┏━━

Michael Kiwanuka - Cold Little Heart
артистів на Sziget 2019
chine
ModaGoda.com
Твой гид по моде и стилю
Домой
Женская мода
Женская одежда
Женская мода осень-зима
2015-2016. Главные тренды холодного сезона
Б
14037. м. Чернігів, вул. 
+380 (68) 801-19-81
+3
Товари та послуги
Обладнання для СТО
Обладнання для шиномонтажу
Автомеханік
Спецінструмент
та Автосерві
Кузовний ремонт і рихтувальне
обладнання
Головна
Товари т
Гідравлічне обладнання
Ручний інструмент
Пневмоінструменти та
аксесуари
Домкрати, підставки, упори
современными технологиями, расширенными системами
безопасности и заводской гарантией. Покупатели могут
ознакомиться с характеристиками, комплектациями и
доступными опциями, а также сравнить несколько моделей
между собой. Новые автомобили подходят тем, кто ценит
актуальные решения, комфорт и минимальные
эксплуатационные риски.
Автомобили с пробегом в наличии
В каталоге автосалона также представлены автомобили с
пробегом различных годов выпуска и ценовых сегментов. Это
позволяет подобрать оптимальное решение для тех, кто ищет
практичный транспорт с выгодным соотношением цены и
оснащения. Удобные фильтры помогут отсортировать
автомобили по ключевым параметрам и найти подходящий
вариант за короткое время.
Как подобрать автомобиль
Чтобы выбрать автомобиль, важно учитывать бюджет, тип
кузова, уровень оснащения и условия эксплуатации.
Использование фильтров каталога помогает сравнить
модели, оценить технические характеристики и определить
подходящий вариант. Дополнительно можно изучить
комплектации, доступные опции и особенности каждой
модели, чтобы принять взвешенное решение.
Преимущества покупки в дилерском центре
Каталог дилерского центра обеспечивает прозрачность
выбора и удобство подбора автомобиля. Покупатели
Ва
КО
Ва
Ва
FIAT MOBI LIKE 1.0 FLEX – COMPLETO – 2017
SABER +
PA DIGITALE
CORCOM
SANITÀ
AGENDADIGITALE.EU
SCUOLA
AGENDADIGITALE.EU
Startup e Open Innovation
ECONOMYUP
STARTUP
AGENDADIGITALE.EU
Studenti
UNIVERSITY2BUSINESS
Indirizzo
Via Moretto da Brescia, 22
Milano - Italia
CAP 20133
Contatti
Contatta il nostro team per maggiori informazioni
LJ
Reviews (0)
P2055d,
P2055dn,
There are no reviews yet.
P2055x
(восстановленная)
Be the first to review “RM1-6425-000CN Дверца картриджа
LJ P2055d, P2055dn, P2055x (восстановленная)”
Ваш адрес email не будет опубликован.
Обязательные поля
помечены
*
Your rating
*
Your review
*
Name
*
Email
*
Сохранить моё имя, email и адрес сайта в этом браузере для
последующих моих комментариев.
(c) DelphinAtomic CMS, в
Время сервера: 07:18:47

┗━━

> [TRY IT]:
Go through the listing above. Show each line where the word "подобрать" is found.

> [RESULT]:
позволяет подобрать оптимальное решение для тех, кто ищет
Как подобрать автомобиль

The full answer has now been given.